How Many nth Roots of Unity Exist for k-Sized Matrices?

[okkvlt]

hi. i have recently become very interested in the idea of the nth roots of unity. i have discovered how to calculate them (using eigenvalues), and i find it very fascinating that there are not n many nth roots of unity(unlike scalars).
aparently in the case where the matrix is 2x2, there are n^2 roots of unity

my questions:
given a size=k matrix, find the nth roots of unity. how many roots of unity are there? i want a general formula. is it n^k?
What is the geometrical interperetation of the nth roots of unity of a matrix? the determinants of the nth roots are equal(analogous to the fact that the nth roots of unity of a scalar are points on a circle), but what about the placement of the vectors that compose the matrix? in other words, what is analogous to the fact that the roots of unity of a scalar form a regular polygon?

 

[Hurkyl]

Actually, there are infinitely many square roots! If you solve the system of four quadratic equations in four unknowns, you get the solutions:

\left[ \begin{matrix}{\sqrt{1 - xy} & x \\ y & \pm -\sqrt{1 - xy}}\end{matrix} \right]

\left[ \begin{matrix}{-\sqrt{1 - xy} & x \\ y & \pm \sqrt{1 - xy}}\end{matrix} \right]

where x and y can be any numbers at all, such that xy is in [0,1].

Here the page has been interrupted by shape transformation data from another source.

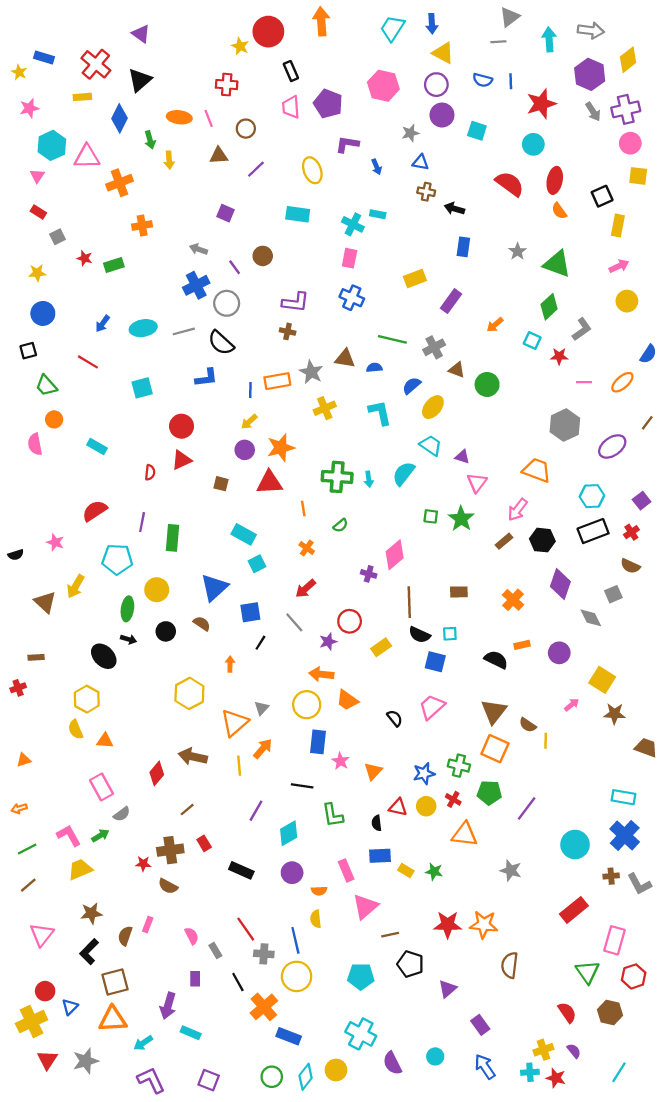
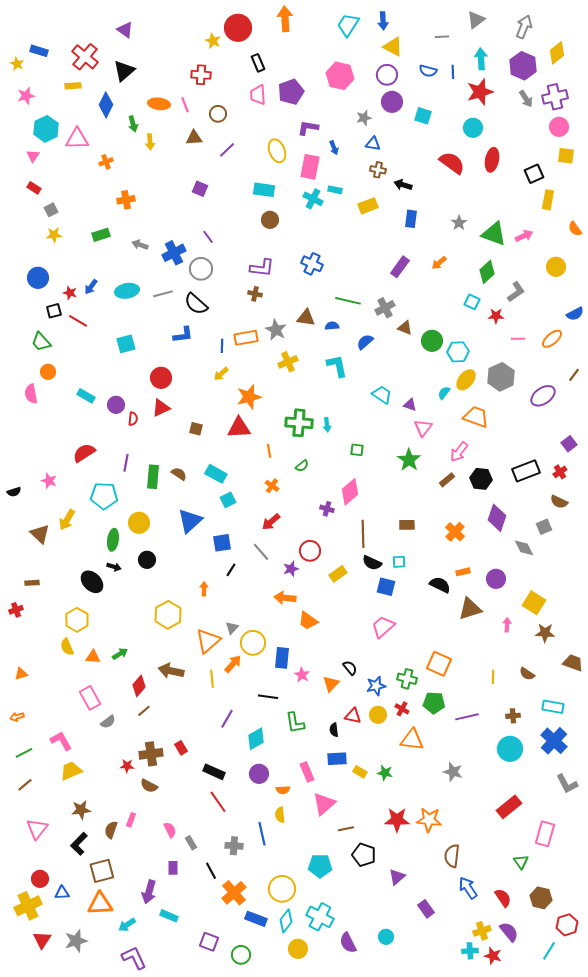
gray triangle: (510, 17) -> (476, 20), moved
gray arrow: (591, 30) -> (524, 27), turned -75
cyan arrow: (549, 39) -> (481, 59), moved
purple pentagon: (328, 104) -> (291, 92), turned 30
orange cross: (120, 183) -> (106, 162), size x0.6
orange semicircle: (559, 211) -> (575, 229), moved
gray arrow: (198, 249) -> (140, 245), moved
brown circle: (263, 256) -> (270, 220), moved
red star: (85, 258) -> (70, 293), moved
pink rectangle: (350, 258) -> (310, 167), moved, size x1.4
pink arrow: (619, 266) -> (524, 236), moved
yellow star: (37, 273) -> (54, 235), moved
yellow rectangle: (415, 278) -> (368, 206), moved
orange arrow: (495, 325) -> (439, 263), moved
black square: (28, 351) -> (54, 311), moved
blue semicircle: (648, 354) -> (575, 314), turned 30
yellow ellipse: (433, 407) -> (466, 380), moved
purple circle: (245, 450) -> (116, 405), moved
cyan semicircle: (404, 474) -> (444, 393), moved, size x0.6
cyan hexagon: (592, 496) -> (458, 352), moved
green square: (431, 516) -> (357, 450), moved
brown semicircle: (202, 624) -> (179, 474), moved
yellow circle: (307, 705) -> (253, 643), moved
pink arrow: (572, 705) -> (507, 625), turned -48
brown triangle: (494, 711) -> (470, 609), moved, turned 35
black semicircle: (395, 718) -> (350, 668), moved
brown semicircle: (528, 725) -> (527, 674), moved
yellow line: (546, 741) -> (493, 677), moved
purple line: (527, 808) -> (467, 717), turned 40
brown line: (187, 810) -> (144, 711), moved
green arrow: (100, 835) -> (120, 654), moved
brown cross: (611, 876) -> (513, 716), moved
red line: (246, 929) -> (218, 802), moved
green triangle: (587, 972) -> (521, 862), size x0.7
yellow circle: (297, 976) -> (282, 889), moved
red hexagon: (634, 976) -> (567, 925), moved
blue triangle: (70, 1007) -> (62, 893), turned 42
purple semicircle: (574, 1051) -> (509, 932), size x1.5
blue arrow: (485, 1067) -> (468, 888), moved
cyan diamond: (306, 1077) -> (286, 921), moved
purple square: (209, 1080) -> (209, 942), moved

Your formula is correct for diagonal matrices: there are exactly n^k n-th roots of unity. This is easy to see, because each diagonal entry can be any n-th root of unity.

But to each such diagonal matrix, there are infinitely many matrices similar to it: for any invertible matrix P, if D is one if your n-th roots of unity, then PDP^-1 is another n-th root of unity.